Democrats (Not Intentionally) for Trump and the GOP Bernard Goldberg
If history is any indication, Republicans could be in for a nasty November. The party of first-term presidents almost always loses House seats in the midterm elections -- and having an especially controversial and polarizing president in the White House probably won't help Republicans.
But the GOP just might have a secret weapon working in its favor this time around. Yes, a booming economy, but that's not the ace in the hole.
I'm guessing Donald Trump and the Republican Party colluded with whoever called the camera shots during the president's State of the Union address.

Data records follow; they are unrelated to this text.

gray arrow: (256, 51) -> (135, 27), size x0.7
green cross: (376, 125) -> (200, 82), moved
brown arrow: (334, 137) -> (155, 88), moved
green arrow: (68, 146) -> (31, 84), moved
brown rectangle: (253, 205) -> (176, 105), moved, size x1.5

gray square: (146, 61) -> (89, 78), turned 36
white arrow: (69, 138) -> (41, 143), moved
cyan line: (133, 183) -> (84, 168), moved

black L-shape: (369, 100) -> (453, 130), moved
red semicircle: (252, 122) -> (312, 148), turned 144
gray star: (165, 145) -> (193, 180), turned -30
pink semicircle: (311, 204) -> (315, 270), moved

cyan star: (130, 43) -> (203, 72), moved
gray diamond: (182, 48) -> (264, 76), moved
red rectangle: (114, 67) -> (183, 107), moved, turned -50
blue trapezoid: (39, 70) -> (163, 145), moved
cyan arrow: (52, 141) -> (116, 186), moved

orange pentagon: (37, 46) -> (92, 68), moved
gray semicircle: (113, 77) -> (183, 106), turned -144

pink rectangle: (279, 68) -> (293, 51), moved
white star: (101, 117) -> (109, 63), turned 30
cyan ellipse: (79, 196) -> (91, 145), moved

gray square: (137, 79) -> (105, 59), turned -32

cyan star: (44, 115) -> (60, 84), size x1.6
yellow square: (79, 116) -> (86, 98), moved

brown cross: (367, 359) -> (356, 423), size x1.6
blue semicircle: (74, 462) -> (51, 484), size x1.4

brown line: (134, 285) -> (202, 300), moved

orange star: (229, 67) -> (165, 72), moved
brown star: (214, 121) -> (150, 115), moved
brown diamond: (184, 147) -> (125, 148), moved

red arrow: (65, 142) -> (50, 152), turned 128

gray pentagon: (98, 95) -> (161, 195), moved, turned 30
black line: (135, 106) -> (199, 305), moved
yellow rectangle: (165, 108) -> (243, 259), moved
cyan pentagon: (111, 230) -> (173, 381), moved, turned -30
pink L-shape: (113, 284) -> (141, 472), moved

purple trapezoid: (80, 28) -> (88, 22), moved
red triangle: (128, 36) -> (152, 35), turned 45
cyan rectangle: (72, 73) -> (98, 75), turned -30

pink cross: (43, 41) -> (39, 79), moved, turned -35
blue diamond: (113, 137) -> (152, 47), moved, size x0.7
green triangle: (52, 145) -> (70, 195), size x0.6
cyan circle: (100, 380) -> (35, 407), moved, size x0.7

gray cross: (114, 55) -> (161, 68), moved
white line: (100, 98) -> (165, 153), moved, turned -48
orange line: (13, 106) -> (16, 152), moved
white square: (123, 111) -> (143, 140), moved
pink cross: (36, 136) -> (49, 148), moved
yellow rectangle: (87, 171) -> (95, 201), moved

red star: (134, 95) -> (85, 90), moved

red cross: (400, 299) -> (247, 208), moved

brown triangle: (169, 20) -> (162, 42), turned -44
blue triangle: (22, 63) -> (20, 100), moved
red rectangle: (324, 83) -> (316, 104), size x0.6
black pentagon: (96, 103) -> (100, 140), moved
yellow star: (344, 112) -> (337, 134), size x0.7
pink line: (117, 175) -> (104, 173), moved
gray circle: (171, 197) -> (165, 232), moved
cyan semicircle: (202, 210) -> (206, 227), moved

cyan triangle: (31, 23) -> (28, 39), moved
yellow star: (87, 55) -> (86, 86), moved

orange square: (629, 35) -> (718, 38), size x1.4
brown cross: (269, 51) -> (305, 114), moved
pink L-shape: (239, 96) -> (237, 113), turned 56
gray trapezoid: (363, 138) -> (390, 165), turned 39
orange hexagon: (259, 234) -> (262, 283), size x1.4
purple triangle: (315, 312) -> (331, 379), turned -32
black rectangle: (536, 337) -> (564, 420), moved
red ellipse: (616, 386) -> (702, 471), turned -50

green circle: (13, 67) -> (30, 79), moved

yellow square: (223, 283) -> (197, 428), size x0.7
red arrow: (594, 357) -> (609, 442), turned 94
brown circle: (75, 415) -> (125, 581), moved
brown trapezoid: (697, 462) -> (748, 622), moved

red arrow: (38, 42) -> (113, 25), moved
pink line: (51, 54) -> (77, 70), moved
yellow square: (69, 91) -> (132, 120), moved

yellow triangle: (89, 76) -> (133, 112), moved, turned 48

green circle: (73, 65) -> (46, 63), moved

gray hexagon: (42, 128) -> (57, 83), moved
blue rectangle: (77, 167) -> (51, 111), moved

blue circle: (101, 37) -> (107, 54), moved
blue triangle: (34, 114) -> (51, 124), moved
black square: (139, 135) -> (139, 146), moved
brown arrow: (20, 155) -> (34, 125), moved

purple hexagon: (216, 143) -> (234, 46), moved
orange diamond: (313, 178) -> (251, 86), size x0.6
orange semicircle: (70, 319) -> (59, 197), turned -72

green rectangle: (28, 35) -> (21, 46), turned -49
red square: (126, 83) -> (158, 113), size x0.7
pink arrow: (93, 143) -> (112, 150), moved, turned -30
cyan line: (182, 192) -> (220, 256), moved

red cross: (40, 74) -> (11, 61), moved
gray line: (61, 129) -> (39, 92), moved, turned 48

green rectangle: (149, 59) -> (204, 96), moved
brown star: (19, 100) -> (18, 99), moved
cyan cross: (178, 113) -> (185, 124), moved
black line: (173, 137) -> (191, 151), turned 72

There she was, Nancy Pelosi, dressed in black and looking miserable, as if she were attending a funeral. OK, no one expected her to jump up and applaud for a president she detests, but she couldn't even muster a few fake hand claps when he said it was a good thing that American workers are getting bonuses thanks to the new tax law (which, of course, she and her party had absolutely nothing to do with).
But then why should she applaud? This is the same Nancy Pelosi -- one of the richest members of Congress -- who had said that those bonuses amounted to "crumbs." A few thousand bucks may be crumbs to her and her tony pals in San Francisco, but it's real money to real people with real jobs trying to pay real bills.
And when the president pointed out that black unemployment was at an historically low level, you'd think that might get at least a grudging positive response from members of the Congressional Black Caucus, the ones who didn't boycott the president's address. But you'd be wrong. The camera caught them sitting on their hands, looking glum.
Hats off to Gayle King of CBS News for her honesty when she said, "Many of the Democrats, at many times, looked like they had bitten a couple of lemons, even when he was saying things most people would agree with."
And there are numbers to back King up. According to a poll conducted by her network, an overwhelming majority of Americans thought the president was trying to unite the country and that the speech made them feel proud. But that wasn't the reaction of progressives, the wing of the Democratic Party that's calling the shots.
To progressives, even good news is bad news if Donald Trump is involved. Actually, it's worse than that. The better the news for the American people, the worst it is for the Democratic Party. Bad news would practically assure a blue wave in November. Too much good news could present problems for Democrats.
Ordinary Americans are an optimistic people. But optimism isn't something Democrats want to convey to voters in an election year when they're the party on the outside looking in.
After the president's speech, Mika Brzezinski, co-host of a Trump-bashing morning show on MSNBC, asked why Democrats should applaud for "the great dictator." She may not be an important voice in mainstream America, but she is right there in the mainstream of the progressive left where her "great dictator" crack doesn't come off nearly as unhinged as it actually is.
CNN's Van Jones, who was a former adviser to President Obama, compared Trump's speech to "sweet-tasting candy with poison in it." Another CNN contributor, a far-left author named Sally Kohn called it a "scary speech" and said that people chanting "USA" sends "chills" down her spine. These are not alien views in progressive precincts.
And Joy Reid of MSNBC tweeted this after the president's speech:
"Church ... family ... police ... military ... the national anthem ... Trump trying to call on all the tropes of 1950s-era nationalism. The goal of this speech appears to be to force the normalization of Trump on the terms of the bygone era his supporters are nostalgic for."
As Heather Wilhelm wrote in National Review, "Ah, I can see the campaign posters now: "Can't stand church and family? Neither can we! Vote for the Democrats in 2018!" It's mind-boggling, isn't it?"
Yes, and so is this: Pelosi says the president's immigration plan is designed "to make America white again." How do you think that nonsense plays in Middle America -- even among voters who don't especially like this president?
Are we really supposed to believe that anyone who supports the Republican Party on immigration isn't simply wrong, but is racist?
The economy may not be enough to save the GOP in November. But if it isn't, desperate Democrats sounding deranged, just might be.